What to do = Please restate every record below word for word and skip the pictures.

Available data =
⟨

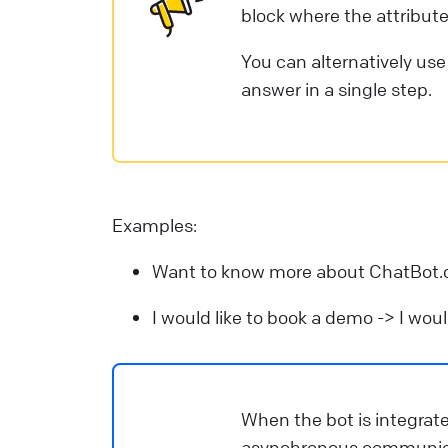
block where the attribute
You can alternatively us
answer in a single step.
Examples:
Want to know more about ChatBot
I would like to book a demo -> I wou
When the bot is integrat
asynchronous communicat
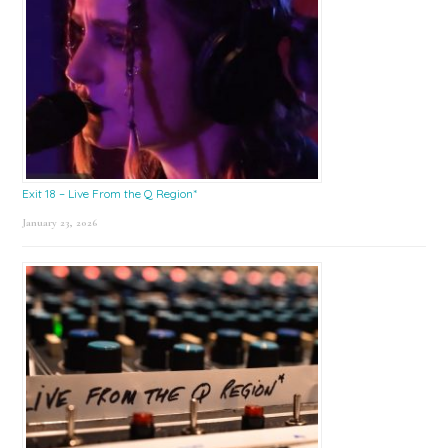
Exit 18 – Live From the Q Region*
January 23, 2026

⟩

Problem solution =
block where the attribute
You can alternatively us
answer in a single step.
Examples:
Want to know more about ChatBot
I would like to book a demo -> I wou
When the bot is integrat
asynchronous communicat
Exit 18 – Live From the Q Region*
January 23, 2026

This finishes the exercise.